51st IMO Shortlisted Problems

a. We show that the pair $(1,-51^2)$ is $51$-good but not very good. Let $P(x)=x^3-51^{2}x$. Since $P(51)=P(0)$, the pair $(1,-51^2)$ is not $n$-good for any positive integer that does not divide $51$. Therefore, $(1,-51^2)$ is not very good.

On the other hand, if $P(m)\equiv P(k)(\mathrm{mod}51)$, then $m^3\equiv k^3(\mathrm{mod}51)$. By Fermat's theorem, from this we obtain $$m\equiv m^3\equiv k^3\equiv k(\mathrm{mod}3)\text{and}m\equiv m^{33}\equiv k^{33}\equiv k(\mathrm{mod}17).$$ Hence we have $m\equiv k(\mathrm{mod}51)$. Therefore $(1,-51^2)$ is $51$-good.

b. We will show that if a pair $(a,b)$ is $2010$-good then $(a,b)$ is $67^i$-good for all positive integer $i$.

Claim 1. If $(a,b)$ is $2010$-good then $(a,b)$ is $67$-good.

Proof. Assume that $P(m)\equiv P(k)(\mathrm{mod}67)$. Since $67$ and $30$ are coprime, there exist integers $m^{\prime }$ and $k^{\prime }$ such that $k^{\prime }\equiv k(\mathrm{mod}67)$, $k^{\prime }\equiv 0(\mathrm{mod}30)$, and $m^{\prime }\equiv m(\mathrm{mod}67)$, $m^{\prime }\equiv 0(\mathrm{mod}30)$. Then we have $P(m^{\prime })\equiv P(0)\equiv P(k^{\prime })(\mathrm{mod}30)$ and $P(m^{\prime })\equiv P(m)\equiv P(k)\equiv P(k^{\prime })(\mathrm{mod}67)$, hence $P(m^{\prime })\equiv P(k^{\prime })(\mathrm{mod}2010)$. This implies $m^{\prime }\equiv k^{\prime }(\mathrm{mod}2010)$ as $(a,b)$ is $2010$-good. It follows that $m\equiv m^{\prime }\equiv k^{\prime }\equiv k(\mathrm{mod}67)$. Therefore, $(a,b)$ is $67$-good.

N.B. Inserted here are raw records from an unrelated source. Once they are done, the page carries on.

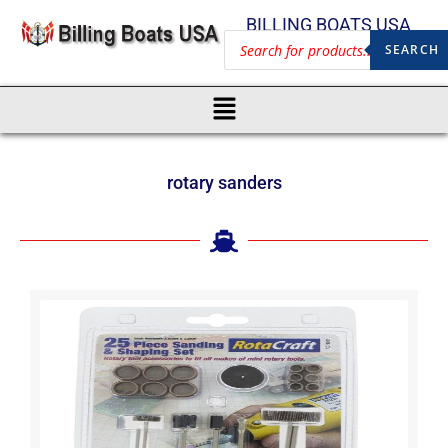
BILLING BOATS USA
SEARCH
rotary sanders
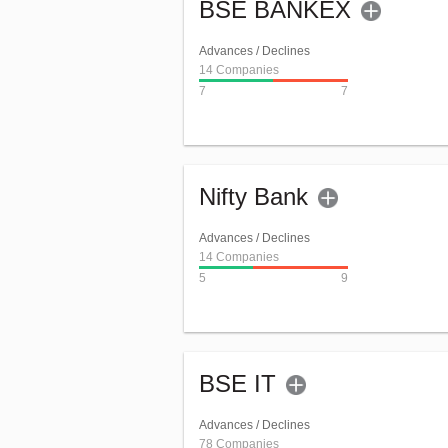
BSE BANKEX
Advances / Declines
14 Companies
7
7
Nifty Bank
Advances / Declines
14 Companies
5
9
BSE IT
Advances / Declines
78 Companies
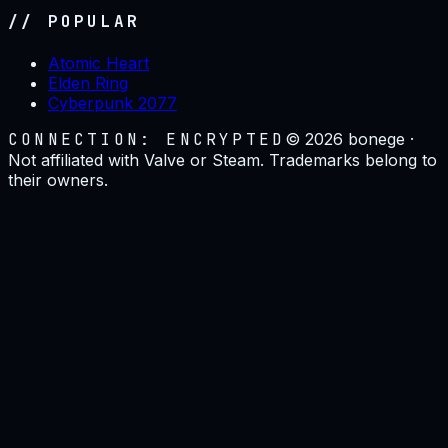
// POPULAR
Atomic Heart
Elden Ring
Cyberpunk 2077
CONNECTION: ENCRYPTED
©
2026
bonege ·
Not affiliated with Valve or Steam. Trademarks belong to
their owners.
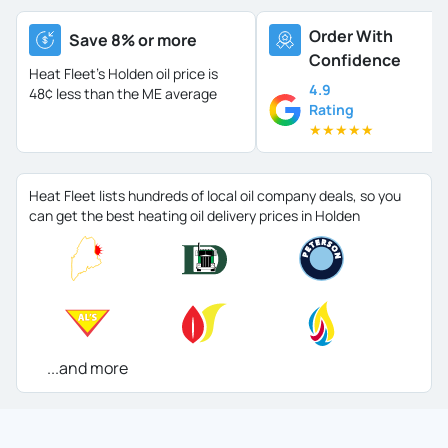
Order With
Save 8% or more
Confidence
Heat Fleet's Holden oil price is
4.9
48¢ less than the ME average
Rating
★
★
★
★
★
Heat Fleet lists hundreds of local oil company deals, so you
can get the best heating oil delivery prices in Holden
...and more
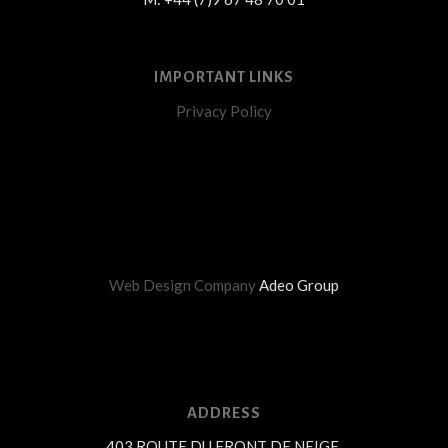
IMPORTANT LINKS
Privacy Policy
Web Design Company
Adeo Group
ADDRESS
403 ROUTE DU FRONT DE NEIGE,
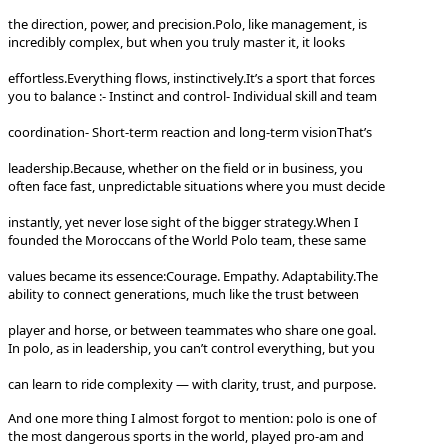
the direction, power, and precision.
Polo, like management, is
incredibly complex, but when you truly master it, it looks
effortless.
Everything flows, instinctively.
It’s a sport that forces
you to balance :
- Instinct and control
- Individual skill and team
coordination
- Short-term reaction and long-term vision
That’s
leadership.
Because, whether on the field or in business, you
often face fast, unpredictable situations where you must decide
instantly, yet never lose sight of the bigger strategy.
When I
founded the Moroccans of the World Polo team, these same
values became its essence:
Courage. Empathy. Adaptability.
The
ability to connect generations, much like the trust between
player and horse, or between teammates who share one goal.
In polo, as in leadership, you can’t control everything, but you
can learn to ride complexity — with clarity, trust, and purpose.
And one more thing I almost forgot to mention: polo is one of
the most dangerous sports in the world, played pro-am and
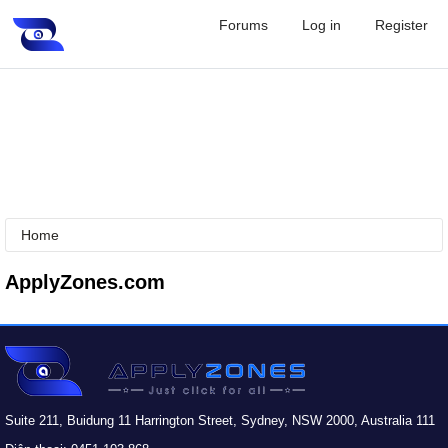
Forums
Log in
Register
Home
ApplyZones.com
Suite 211, Buidung 11 Harrington Street, Sydney, NSW 2000, Australia 111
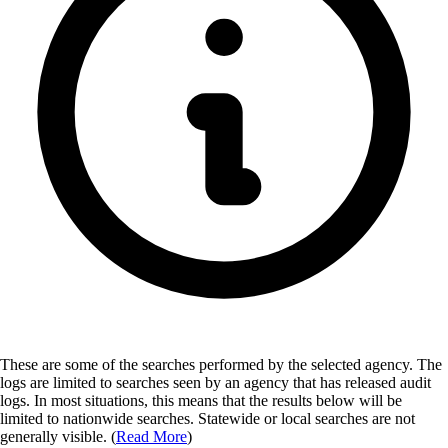
These are some of the searches performed by the selected agency.
The
logs are limited to searches seen by an agency that has released audit
logs. In most situations, this means that the results below will be
limited to nationwide searches. Statewide or local searches are not
generally visible. (
Read More
)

Claim 2. If $(a,b)$ is $67$-good then $67\mid a$.

Proof. Suppose that $67\nmid a$. Consider the sets $\{a{t}^2(\mathrm{mod}67):0\le t\le 33\}$ and $\{-3a{s}^2-b(\mathrm{mod}67):0\le s\le 33\}$. Since $a\not\equiv 0(\mathrm{mod}67)$, each of these sets has $34$ elements. Hence they have at least one element in common. If $a{t}^2\equiv -3a{s}^2-b(\mathrm{mod}67)$ then for $m=t\pm s$, $k=\mp 2s$ we have $$\begin{array}{rl}P(m)-P(k)=a(m^3-k^3)+b(m-k)& =(m-k)\left(a(m^2+mk+k^2)+b\right)\\ & =(t\pm 3s)\left(a{t}^2+3a{s}^2+b\right)\equiv 0(\mathrm{mod}67)\end{array}$$ Since $(a,b)$ is $67$-good, we must have $m\equiv k(\mathrm{mod}67)$ in both cases, that is, $t\equiv 3s(\mathrm{mod}67)$ and $t\equiv -3s(\mathrm{mod}67)$. This means $t\equiv s\equiv 0(\mathrm{mod}67)$ and $b\equiv -3a{s}^2-a{t}^2\equiv 0(\mathrm{mod}67)$. But then $67\mid P(7)-P(2)=67\cdot 5a+5b$ and $67\nmid 7-2$, contradicting that $(a,b)$ is $67$-good.

Claim 3. If $(a,b)$ is $2010$-good then $(a,b)$ is $67^i$-good for all $i\ge 1$.

Proof. By Claim 2, we have $67\mid a$. If $67\mid b$, then $P(x)\equiv P(0)(\mathrm{mod}67)$ for all $x$, contradicting that $(a,b)$ is $67$-good. Hence, $67\nmid b$.

Suppose that $67^i\mid P(m)-P(k)=(m-k)\left(a(m^2+mk+k^2)+b\right)$. Since $67\mid a$ and $67\nmid b$, the second factor $a(m^2+mk+k^2)+b$ is coprime to $67$ and hence $67^i\mid m-k$. Therefore, $(a,b)$ is $67^i$-good.